When the Weekly caught up with Fann, he was moving several of his pieces, which can each weigh several tons, onto an 18-wheeler headed to Colorado, where over the next two months he’ll be installing his works for a children’s education and storytelling project.
Weekly: So, where does this all start? How did you begin making nests and how did you get to this point?
Fann: I’ve been making these nests since I was 9 years old. I didn’t intend to become a professional nest builder. I’m not sure I would even define myself in that way. As an artist, the nest has been my process of connection and connecting. When people think of a nest, they might think of a bird but for me, it’s something different. It’s a place that holds life. In the end I kind of just work with what I have. When you’ve got sticks, work with sticks. If you’ve got words, work with words.
Education seems to be a big part of your upcoming project in Colorado. Why prioritize education?

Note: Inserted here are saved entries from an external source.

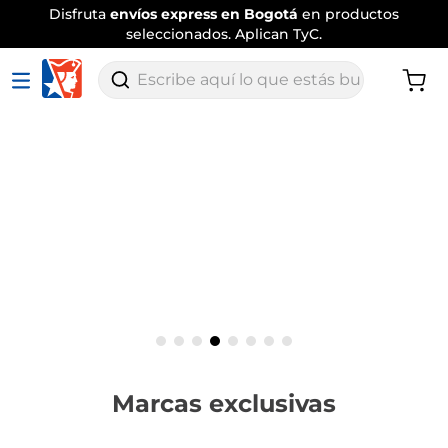
Envío
tradicional gratis
por compras
superiores a $120.000
.
Aplican TyC
Escribe aquí lo que estás buscando
Marcas exclusivas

I spent as little time at public school as possible. I think our education system strips people of their creativity. It tends to stifle a lot of kids. By isolating things and compartmentalizing them and not understanding how everything is connected, we’re really missing out on a path of learning and understanding life. I think we need to revolutionize our education system. We need to start to open up and get out of that mentality where we think we know everything. We need to really learn from each other and other cultures.
That’s where these spaces come in. I am able to provide a space for all different voices, to share their ideas, their thoughts, and their truth. It’s so important that we provide spaces for young people to have access to different and diverse perspectives. Otherwise, if we get streamlined into this system, it strips away who we really are.
How do you feel like this work has shaped you over the last 40 years? What have you learned?
The first word that comes to mind is humility. The more you know, the more you realize you don’t know, and how much more there is to learn. Part of the humility process is also trusting your inner voice. It takes humility to stop operating out of reaction to your outer world.
As an artist, or as a thinker, it’s important to really keep a hold of the direction you want to go and not let your work get absorbed into other people’s ideas. Otherwise, this all becomes, like, a glamping thing.
I recently did that TV show To Tell the Truth. I was like, “OK, I’ll do it for exposure, it’s fine.” But it was very trivializing. When I was up there, and they’re making fun of my work, I just realized, “wow, these people don’t get what I’m doing at all.”
Artistically speaking, do you feel like you’re still trying to develop or perfect an articulation of your inner voice? Are you chasing something with this work?
I wouldn’t say chasing, but I do feel I have a lot of work to do. I’ve realized the most important work is the inner work of quietness and peace. It’s not always about producing, sometimes the best thing you can do is just be inside. Sometimes the thoughts are just for you. It’s not It’s not for other people.
But we do need creative leadership and I do feel called, as I’m growing older, to be in a position of sharing the knowledge that I have.
How do you think about legacy?
When I think about legacy, I also think about destiny. I don’t see destiny as something in the future. I see destiny and legacy as something in the present. I believe that, for every person, destiny should be today because you don’t know how many days you have. Your legacy should be the last best thing that you do.
My godfather, [famous African drummer] Babatunde Olatunji, said, “Jayson, whatever you do in life, make sure that it’s of consequence, that it has impact in a positive way.” I hope my legacy would be that people would just be inspired by my work and think of me as a kind and loving human being.